Middle class drug use is funding Russia‘s war in Ukraine and even espionage activity on British soil via a global money laundering network, law enforcement chiefs warned.
A billion-dollar network so large it has bought a bank in Kyrgyzstan is operating in 28 UK towns and cities collecting ‘dirty’ cash from criminals then converting it to ‘clean’ cryptocurrency.
In the past 12 months the National Crime Agency has arrested 45 suspected money launderers and seized more than £5million in cash.
And last year it dismantled a network run by glamorous Siberian millionaire Ekaterina Zhdanova which laundered money for Irish cartel the Kinahans and state-sponsored spies.

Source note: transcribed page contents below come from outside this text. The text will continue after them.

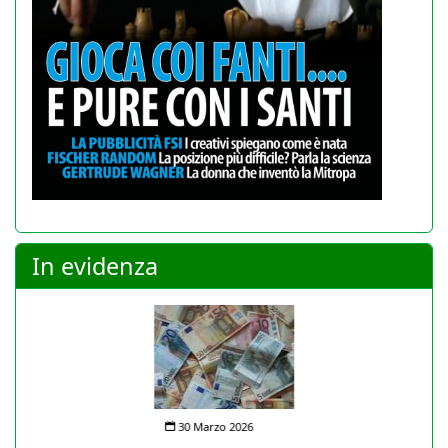
In evidenza
30 Marzo 2026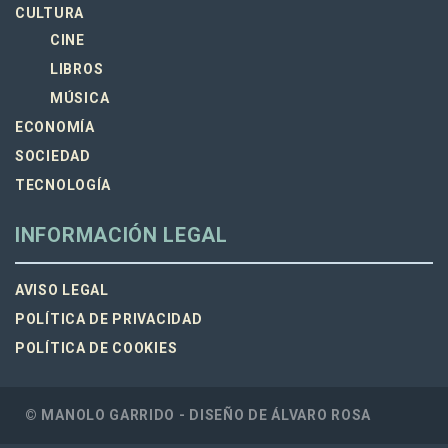
CULTURA
CINE
LIBROS
MÚSICA
ECONOMÍA
SOCIEDAD
TECNOLOGÍA
INFORMACIÓN LEGAL
AVISO LEGAL
POLÍTICA DE PRIVACIDAD
POLÍTICA DE COOKIES
© MANOLO GARRIDO - DISEÑO DE
ÁLVARO ROSA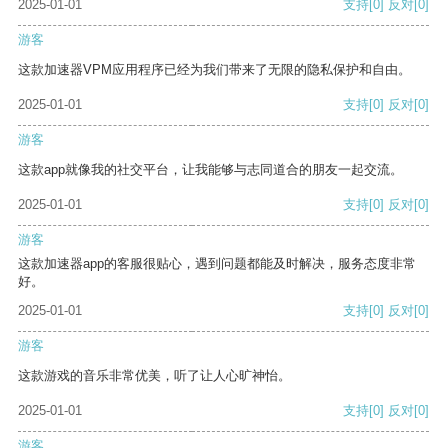
2025-01-01
支持
[0]
反对
[0]
游客
这款加速器VPM应用程序已经为我们带来了无限的隐私保护和自由。
2025-01-01
支持
[0]
反对
[0]
游客
这款app就像我的社交平台，让我能够与志同道合的朋友一起交流。
2025-01-01
支持
[0]
反对
[0]
游客
这款加速器app的客服很贴心，遇到问题都能及时解决，服务态度非常
好。
2025-01-01
支持
[0]
反对
[0]
游客
这款游戏的音乐非常优美，听了让人心旷神怡。
2025-01-01
支持
[0]
反对
[0]
游客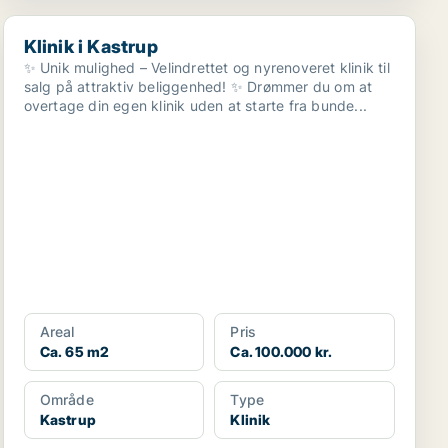
Klinik i Kastrup
Klinik i Kastrup
✨ Unik mulighed – Velindrettet og nyrenoveret klinik til
salg på attraktiv beliggenhed! ✨ Drømmer du om at
overtage din egen klinik uden at starte fra bunde...
Areal
Pris
Ca. 65 m2
Ca. 100.000 kr.
Område
Type
Kastrup
Klinik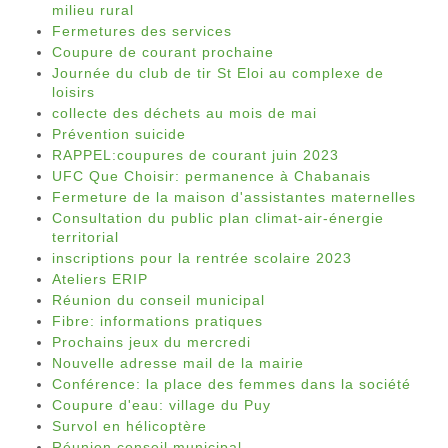
milieu rural
Fermetures des services
Coupure de courant prochaine
Journée du club de tir St Eloi au complexe de
loisirs
collecte des déchets au mois de mai
Prévention suicide
RAPPEL:coupures de courant juin 2023
UFC Que Choisir: permanence à Chabanais
Fermeture de la maison d'assistantes maternelles
Consultation du public plan climat-air-énergie
territorial
inscriptions pour la rentrée scolaire 2023
Ateliers ERIP
Réunion du conseil municipal
Fibre: informations pratiques
Prochains jeux du mercredi
Nouvelle adresse mail de la mairie
Conférence: la place des femmes dans la société
Coupure d'eau: village du Puy
Survol en hélicoptère
Réunion conseil municipal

But deputy director Sal Melki said that the horrifying link between casual drug use and nefarious activity from the Russian state had become clear for the first time.
‘We can draw a really clear thread between someone buying cocaine on a Friday night all the way through to geopolitical events causing suffering across the world,’ he said.
Mr Melki explained that money earned by drug dealers and other criminals moved upstream to be laundered by the network, with the money launderers taking a slice of these profits.
This money was then used to fund Russian intelligence projects, military operations and to help state-backed organisations circumvent sanctions.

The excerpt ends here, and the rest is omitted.